Holzbalken, die Caspari bei den Probegrabungen fand, datieren in das 9. Jahrhundert vor Christus. Damit sind sie älter als die Arschan 1, der um die Wende vom 9. zum 8. Jahrhundert entstand. "Wir haben hier eine riesige Chance", sagt Caspari erfreut über die Ergebnisse der Probegrabung. Diese sind in der aktuellen Ausgabe der Zeitschrift Archaeological Research in Asia veröffentlicht (*).
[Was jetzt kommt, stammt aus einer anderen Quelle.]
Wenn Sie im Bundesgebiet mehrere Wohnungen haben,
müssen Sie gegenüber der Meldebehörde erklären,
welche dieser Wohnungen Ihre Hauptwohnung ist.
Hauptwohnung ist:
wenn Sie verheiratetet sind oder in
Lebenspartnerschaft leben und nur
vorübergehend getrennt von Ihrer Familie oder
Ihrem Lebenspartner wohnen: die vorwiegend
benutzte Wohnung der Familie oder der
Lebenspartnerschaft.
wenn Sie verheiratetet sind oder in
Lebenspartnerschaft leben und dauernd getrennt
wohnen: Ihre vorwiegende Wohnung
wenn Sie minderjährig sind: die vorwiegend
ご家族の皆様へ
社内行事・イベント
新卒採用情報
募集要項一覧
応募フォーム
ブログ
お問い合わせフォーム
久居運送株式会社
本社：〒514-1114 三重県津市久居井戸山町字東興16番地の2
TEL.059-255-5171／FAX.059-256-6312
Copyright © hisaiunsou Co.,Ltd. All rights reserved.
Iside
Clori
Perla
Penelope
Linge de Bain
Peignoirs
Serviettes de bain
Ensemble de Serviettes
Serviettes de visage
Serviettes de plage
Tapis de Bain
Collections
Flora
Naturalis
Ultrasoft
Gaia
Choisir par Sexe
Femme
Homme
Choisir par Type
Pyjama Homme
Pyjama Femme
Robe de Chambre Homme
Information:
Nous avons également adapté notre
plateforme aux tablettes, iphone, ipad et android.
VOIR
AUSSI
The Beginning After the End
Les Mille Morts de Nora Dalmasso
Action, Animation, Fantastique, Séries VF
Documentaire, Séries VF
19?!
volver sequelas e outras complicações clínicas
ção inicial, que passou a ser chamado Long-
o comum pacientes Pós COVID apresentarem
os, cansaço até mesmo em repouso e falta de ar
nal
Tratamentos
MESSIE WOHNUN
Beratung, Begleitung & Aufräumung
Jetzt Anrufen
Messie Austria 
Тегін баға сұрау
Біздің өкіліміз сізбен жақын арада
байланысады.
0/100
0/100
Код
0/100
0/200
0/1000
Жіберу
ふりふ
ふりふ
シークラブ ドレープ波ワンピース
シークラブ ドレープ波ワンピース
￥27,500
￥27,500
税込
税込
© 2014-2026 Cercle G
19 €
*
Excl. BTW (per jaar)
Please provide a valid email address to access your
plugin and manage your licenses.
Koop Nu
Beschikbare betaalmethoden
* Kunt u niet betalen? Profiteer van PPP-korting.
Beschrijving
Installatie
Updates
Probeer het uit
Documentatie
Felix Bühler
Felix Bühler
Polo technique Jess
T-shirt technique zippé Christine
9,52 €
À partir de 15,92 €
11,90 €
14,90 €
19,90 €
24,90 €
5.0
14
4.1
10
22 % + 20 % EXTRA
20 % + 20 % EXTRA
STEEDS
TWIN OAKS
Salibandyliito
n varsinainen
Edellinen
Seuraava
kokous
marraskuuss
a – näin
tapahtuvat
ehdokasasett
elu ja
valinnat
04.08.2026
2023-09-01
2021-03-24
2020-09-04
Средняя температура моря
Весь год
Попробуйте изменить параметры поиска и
"Seit den 1970er Jahren haben sich die archäologischen Methoden enorm verfeinert. Wir haben heute ganz andere Möglichkeiten, das Material zu untersuchen und damit mehr über den Übergang von der späten Bronzezeit zur Eisenzeit zu lernen", sagt der vom SNF geförderte Forscher. Der Blick auf die prähistorische Zeit werde durch Genetik, Isotopenanalyse, den geophysikalischen Methoden, aber auch im Bereich der geographischen Informationssysteme und der Fernerkundung radikal verändert.

Ein Schutzpanzer aus Eis

Der Grabhügel Arschan 0 liegt unzugänglich im Sumpf, was den Zugang auch für Grabräuber erschwert. "Der Kurgan liegt fünf beschwerliche Stunden mit dem Geländefahrzeug von der nächsten Siedlung entfernt", sagt Caspari. Möglicherweise ist er ungestört und birgt ähnliche Schätze wie Arschan 2. Ein deutsches Archäologenteam entdeckte in Arschan 2 zwischen 2001 und 2004 eine ungestörte Grabkammer mit der reichsten Bestattung, die je in der eurasischen Steppe gefunden wurde. Den zwei Toten in der Hauptkammer hatte man über tausend Goldobjekte mit ins Grab gegeben, dazu prunkvoll verzierte Waffen, Gefässe und Pferde mitsamt kostbarer Geschirre. Allein der Halsreif des Skythenfürsten aus Arschan 2 wiegt zwei Kilogramm und ist aus massivem Gold. Doch die Bestattung datiert in das 7. Jahrhundert vor Christus und damit bereits weit in die Eisenzeit.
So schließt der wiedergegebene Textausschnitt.